Stored data entries
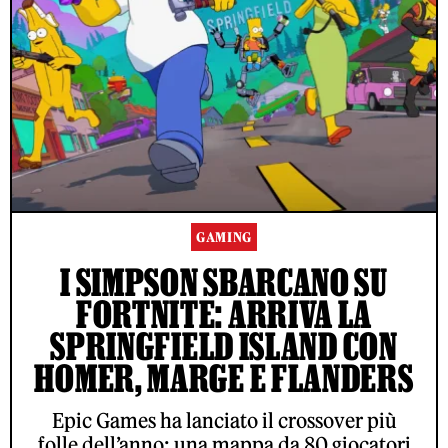
GAMING
I SIMPSON SBARCANO SU
FORTNITE: ARRIVA LA
SPRINGFIELD ISLAND CON
HOMER, MARGE E FLANDERS
Epic Games ha lanciato il crossover più
folle dell’anno: una mappa da 80 giocatori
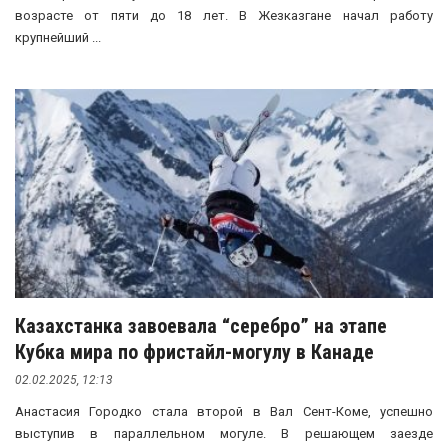
возрасте от пяти до 18 лет. В Жезказгане начал работу
крупнейший ...
Казахстанка завоевала “серебро” на этапе
Кубка мира по фристайл-могулу в Канаде
02.02.2025, 12:13
Анастасия Городко стала второй в Вал Сент-Коме, успешно
выступив в параллельном могуле. В решающем заезде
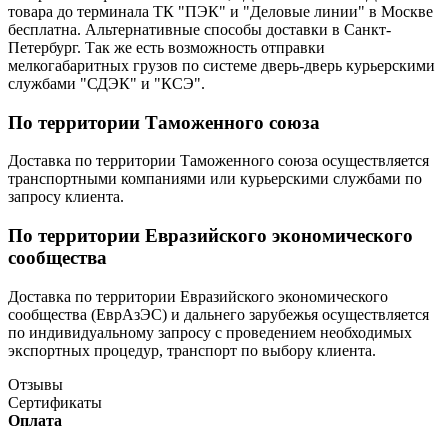
товара до терминала ТК "ПЭК" и "Деловые линии" в Москве
бесплатна. Альтернативные способы доставки в Санкт-
Петербург. Так же есть возможность отправки
мелкогабаритных грузов по системе дверь-дверь курьерскими
службами "СДЭК" и "КСЭ".
По территории Таможенного союза
Доставка по территории Таможенного союза осуществляется
транспортными компаниями или курьерскими службами по
запросу клиента.
По территории Евразийского экономического
сообщества
Доставка по территории Евразийского экономического
сообщества (ЕврАзЭС) и дальнего зарубежья осуществляется
по индивидуальному запросу с проведением необходимых
экспортных процедур, транспорт по выбору клиента.
Отзывы
Сертификаты
Оплата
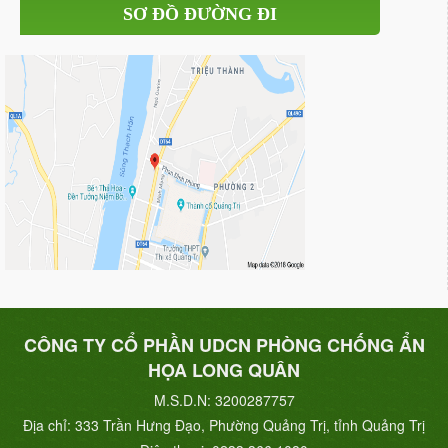
SƠ ĐỒ ĐƯỜNG ĐI
CÔNG TY CỔ PHẦN UDCN PHÒNG CHỐNG ẨN
HỌA LONG QUÂN
M.S.D.N: 3200287757
Địa chỉ:
333 Trần Hưng Đạo, Phường Quảng Trị, tỉnh Quảng Trị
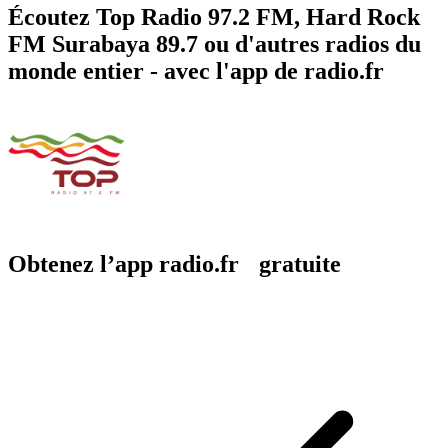
Écoutez Top Radio 97.2 FM, Hard Rock
FM Surabaya 89.7 ou d'autres radios du
monde entier - avec l'app de radio.fr
Obtenez l’app radio.fr gratuite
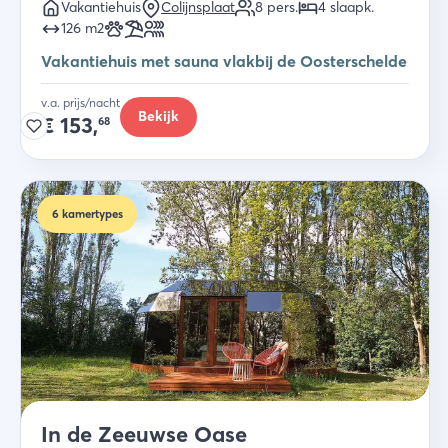
Vakantiehuis
Colijnsplaat
8
pers.
4
slaapk
.
126
m2
Vakantiehuis met sauna vlakbij de Oosterschelde
v.a. prijs/nacht
Bekijk
€
153,
68
6
kamertypes
In de Zeeuwse Oase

» REQUIRED ACTION:
Without the pictures, repeat the entries above line by line, from the first through the one that contains "товара до терминала", both ends included.

» RESPONSE:
GAMING
I SIMPSON SBARCANO SU
FORTNITE: ARRIVA LA
SPRINGFIELD ISLAND CON
HOMER, MARGE E FLANDERS
Epic Games ha lanciato il crossover più
folle dell’anno: una mappa da 80 giocatori
возрасте от пяти до 18 лет. В Жезказгане начал работу
крупнейший ...
Казахстанка завоевала “серебро” на этапе
Кубка мира по фристайл-могулу в Канаде
02.02.2025, 12:13
Анастасия Городко стала второй в Вал Сент-Коме, успешно
выступив в параллельном могуле. В решающем заезде
товара до терминала ТК "ПЭК" и "Деловые линии" в Москве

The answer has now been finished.